In January, the U.S. Court of Appeals for the 9th Circuit upheld a $54.6 million judgment against Walmart and its private truck fleet for violations of California’s state minimum wage laws. In its formal opinion, the court emphasized that the language of Walmart’s policies, as written in its driver pay manuals, was a deciding factor in the ruling.
In other words, the court did not focus on the testimony Walmart or the drivers presented about actual practice – it came down to the language in Walmart’s driver manual.
The order is a stark reminder for fleets: Check your employee manuals and ensure they comply with minimum wage laws.

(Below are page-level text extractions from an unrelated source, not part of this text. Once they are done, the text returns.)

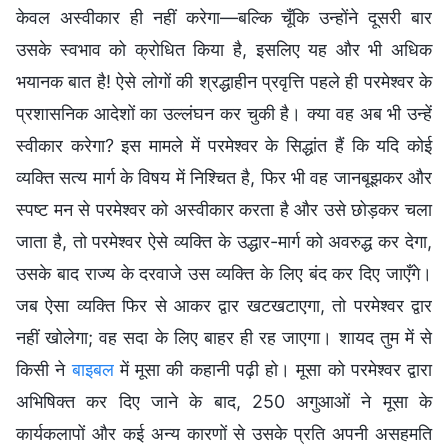
केवल अस्वीकार ही नहीं करेगा—बल्कि चूँकि उन्होंने दूसरी बार
उसके स्वभाव को क्रोधित किया है, इसलिए यह और भी अधिक
भयानक बात है! ऐसे लोगों की श्रद्धाहीन प्रवृत्ति पहले ही परमेश्वर के
प्रशासनिक आदेशों का उल्लंघन कर चुकी है। क्या वह अब भी उन्हें
स्वीकार करेगा? इस मामले में परमेश्वर के सिद्धांत हैं कि यदि कोई
व्यक्ति सत्य मार्ग के विषय में निश्चित है, फिर भी वह जानबूझकर और
स्पष्ट मन से परमेश्वर को अस्वीकार करता है और उसे छोड़कर चला
जाता है, तो परमेश्वर ऐसे व्यक्ति के उद्धार-मार्ग को अवरुद्ध कर देगा,
उसके बाद राज्य के दरवाजे उस व्यक्ति के लिए बंद कर दिए जाएँगे।
जब ऐसा व्यक्ति फिर से आकर द्वार खटखटाएगा, तो परमेश्वर द्वार
नहीं खोलेगा; वह सदा के लिए बाहर ही रह जाएगा। शायद तुम में से
किसी ने
बाइबल
में मूसा की कहानी पढ़ी हो। मूसा को परमेश्वर द्वारा
अभिषिक्त कर दिए जाने के बाद, 250 अगुआओं ने मूसा के
कार्यकलापों और कई अन्य कारणों से उसके प्रति अपनी असहमति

Courts regularly look to the language of company handbooks and manuals when determining whether policies and procedures conform with – or violate – state and federal law. Overlooking the details, or failing to review and update regularly, can be a costly mistake.
For example, are your independent contractor and owner-operator handbooks identical to your employee handbooks? This is a risky practice that could expose you to misclassification claims. Instead, ensure you have separate policies that address the unique distinctions between your employees and contracted drivers.
Are there provisions in your driver manuals that instruct or limit how drivers may spend downtime? If so, this language should be reviewed to safeguard your company from potential heightened liability and to confirm consistency with pay practices.
The 9th Circuit held that Walmart must compensate drivers for time spent on layovers because the language contained in Walmart’s policies about layovers was sufficient proof that Walmart “exercised control” over the drivers during those breaks.
For example, Walmart’s driver manuals stated a break may be taken at home “[o]nly after receiving approval from a member of Transportation management” and that an “[u]nauthorized break at home” is “unacceptable and may lead to immediate termination.”
The court held that even while the “employees may have been free to leave the truck and engage in personal activities during layovers” the language of the policy “restricted drivers’ freedom of movement and prevented drivers from making a unilateral decision to spend layovers at home without preapproval,” thus making the downtime compensable. Walmart had not been paying for this downtime, and after factoring in the additional hours, the court found that Walmart was in violation of California’s minimum wage law.
The decision highlighted that Walmart erred in including language in its policy that was overreaching and inconsistent with its own practices. Now, think about your own driver manuals or employee handbooks. Are you so confident in them that you would bet the outcome of a class-action lawsuit on their language as currently written? Probably not.
Litigation of wage and hour claims is on the rise across the country, and companies should anticipate that their corporate policies will be under the microscope of the court system if they are ever sued for a wage and hour violation.
It is imperative that you are regularly reviewing your employee handbooks and driver manuals for compliance and accuracy. You should also ensure you are diligent in distributing and collecting acknowledgment forms from employees and drivers. Not only will this help prevent your own policies from being used against you, but it will also support your own defense in these sorts of claims.